# Difference Between Unit Rate and Rate

## Rates and Unit Rates

Welcome to this video on rates and, more specifically, **unit rates**. This math concept is practical and useful, so we hope that you come away with a solid understanding and confidence in interpreting the rates that are all around you. Let’s get started!

Rates are spoken about and used every day in many aspects of life. The concept is pretty straightforward, as rates are nothing more than **ratios** of values that represent different units of measure. The values that are being compared are called the **terms** of the rate.

Let’s consider the treasure trove of rates that may be in your grocery cart the next time you go shopping. In the examples listed here, the rate that you agree to pay is simply the **cost** related to the **quantity** of the product.
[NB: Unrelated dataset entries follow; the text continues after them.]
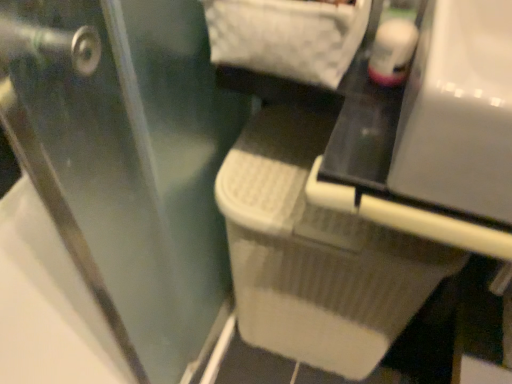 Question: Does white plastic vanity at center appear on the left side of transparent plastic screen door at lower right?

Choices:
 (A) no
 (B) yes

Answer: (A)

Question: Considering the relative sizes of white plastic vanity at center and transparent plastic screen door at lower right in the image provided, is white plastic vanity at center bigger than transparent plastic screen door at lower right?

Choices:
 (A) yes
 (B) no

Answer: (B)

Question: From the image's perspective, does white plastic vanity at center appear lower than transparent plastic screen door at lower right?

Choices:
 (A) no
 (B) yes

Answer: (A)

Question: Would you say transparent plastic screen door at lower right is part of white plastic vanity at center's contents?

Choices:
 (A) yes
 (B) no

Answer: (B)

Question: Is white plastic vanity at center behind transparent plastic screen door at lower right?

Choices:
 (A) yes
 (B) no

Answer: (A)

Question: Would you say white textured laundry basket at center is to the left or to the right of transparent plastic screen door at lower right in the picture?

Choices:
 (A) right
 (B) left

Answer: (A)

Question: From the image's perspective, is white textured laundry basket at center above or below transparent plastic screen door at lower right?

Choices:
 (A) below
 (B) above

Answer: (A)

Question: Considering the positions of white textured laundry basket at center and transparent plastic screen door at lower right in the image, is white textured laundry basket at center wider or thinner than transparent plastic screen door at lower right?

Choices:
 (A) wide
 (B) thin

Answer: (A)

Question: Does point (289, 342) appear closer or farther from the camera than point (207, 170)?

Choices:
 (A) farther
 (B) closer

Answer: (A)

Question: Is white textured laundry basket at center taller or shorter than white plastic vanity at center?

Choices:
 (A) short
 (B) tall

Answer: (B)

Question: Do you think white textured laundry basket at center is within white plastic vanity at center, or outside of it?

Choices:
 (A) outside
 (B) inside

Answer: (A)

Question: Looking at their shapes, would you say white textured laundry basket at center is wider or thinner than white plastic vanity at center?

Choices:
 (A) wide
 (B) thin

Answer: (B)

Question: Is point (361, 365) positioned closer to the camera than point (505, 39)?

Choices:
 (A) farther
 (B) closer

Answer: (A)

Question: From a real-world perspective, is transparent plastic screen door at lower right above or below white textured laundry basket at center?

Choices:
 (A) below
 (B) above

Answer: (B)

Question: In the image, is transparent plastic screen door at lower right on the left side or the right side of white textured laundry basket at center?

Choices:
 (A) right
 (B) left

Answer: (B)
Let’s say we have a 12-ounce box of pasta, which costs $1.49. The rate is then $1.49 per 12 ounces. If we have a pound of deli meat and the cost is $9.99, our rate would then be $9.99 per pound. Lastly, let’s say we have an 8-pack of 20-ounce bottles of soda and the cost is $5.98. Our rate then is $5.98 per pack.

Item | Cost | Rate |
---|---|---|

12 oz. box of pasta | $1.49 | $1.49/12 oz. of pasta |

1 lb. of deli meat | $9.99 | $9.99/1 lb. of deli meat |

8-pack of 20 oz. soda | $5.98 | $5.98/eight 20 oz. bottles |

If we look at this last example a little closer, we’ll see that there is room to break down the rate even further. The example provides the price of an 8-pack, but what if I want to determine the cost of one 20-ounce bottle? The ratio $5.98 to 8 bottles \(\frac{$5.98}{8\text{ bottles}}\) provides that information. This quick **calculation** tells me that each 20-ounce bottle costs approximately 75 cents. $0.75.

This breakdown to determine the cost per bottle may be helpful to determine whether I buy the eight pack of one type of soda, or the individual 20-ounce bottles of another brand on sale for 50 cents $0.50 each.

The process of breaking down the cost to a smaller unit reveals the **unit rate** of the product. This is helpful to make informed decisions at the store, as the volumes of product in various packaging are often different. By comparing unit rates, savvy customers are able to make price comparisons based on common units of the product regardless of packaging and advertised “sale” prices.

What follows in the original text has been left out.